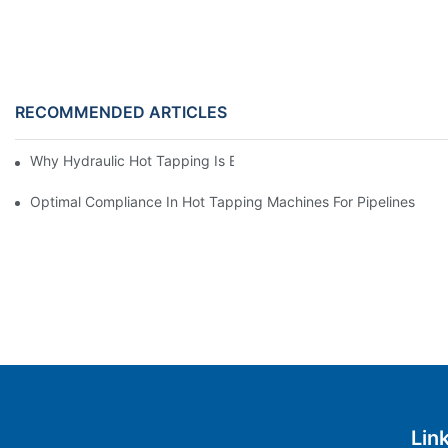
RECOMMENDED ARTICLES
Why Hydraulic Hot Tapping Is Essential For Pipeline Maintenanc
Optimal Compliance In Hot Tapping Machines For Pipelines
Lin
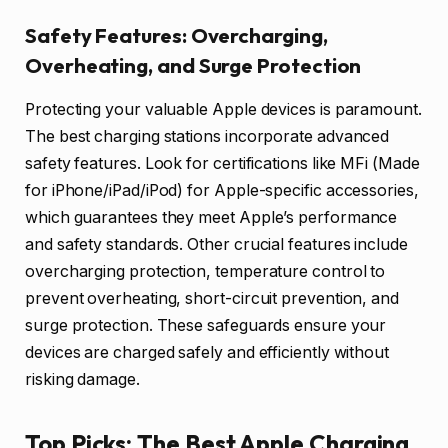
Safety Features: Overcharging,
Overheating, and Surge Protection
Protecting your valuable Apple devices is paramount.
The best charging stations incorporate advanced
safety features. Look for certifications like MFi (Made
for iPhone/iPad/iPod) for Apple-specific accessories,
which guarantees they meet Apple’s performance
and safety standards. Other crucial features include
overcharging protection, temperature control to
prevent overheating, short-circuit prevention, and
surge protection. These safeguards ensure your
devices are charged safely and efficiently without
risking damage.
Top Picks: The Best Apple Charging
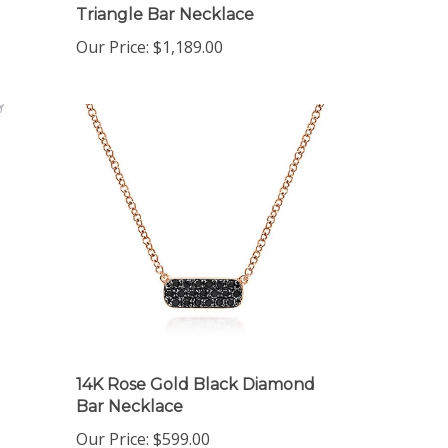
Our Price:
$1,189.00
14K Rose Gold Black Diamond
Bar Necklace
Our Price:
$599.00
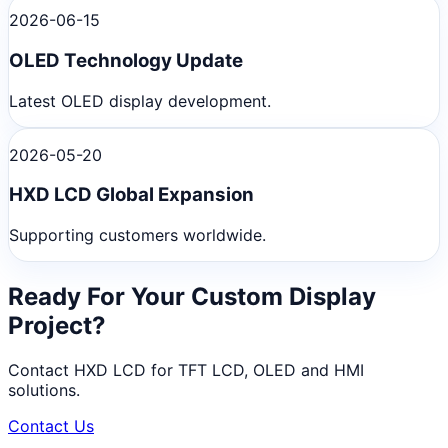
2026-06-15
OLED Technology Update
Latest OLED display development.
2026-05-20
HXD LCD Global Expansion
Supporting customers worldwide.
Ready For Your Custom Display
Project?
Contact HXD LCD for TFT LCD, OLED and HMI
solutions.
Contact Us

◇ ◇ ◇ ◇

* PROBLEM DESCRIPTION: Write out, exactly and with no pictures, the lines of the data from the first through the line containing "for iPhone/iPad/iPod) for".

* TASK RESPONSE:
RECOMMENDED ARTICLES
Why Hydraulic Hot Tapping Is Essential For Pipeline Maintenanc
Optimal Compliance In Hot Tapping Machines For Pipelines
Lin
Safety Features: Overcharging,
Overheating, and Surge Protection
Protecting your valuable Apple devices is paramount.
The best charging stations incorporate advanced
safety features. Look for certifications like MFi (Made
for iPhone/iPad/iPod) for Apple-specific accessories,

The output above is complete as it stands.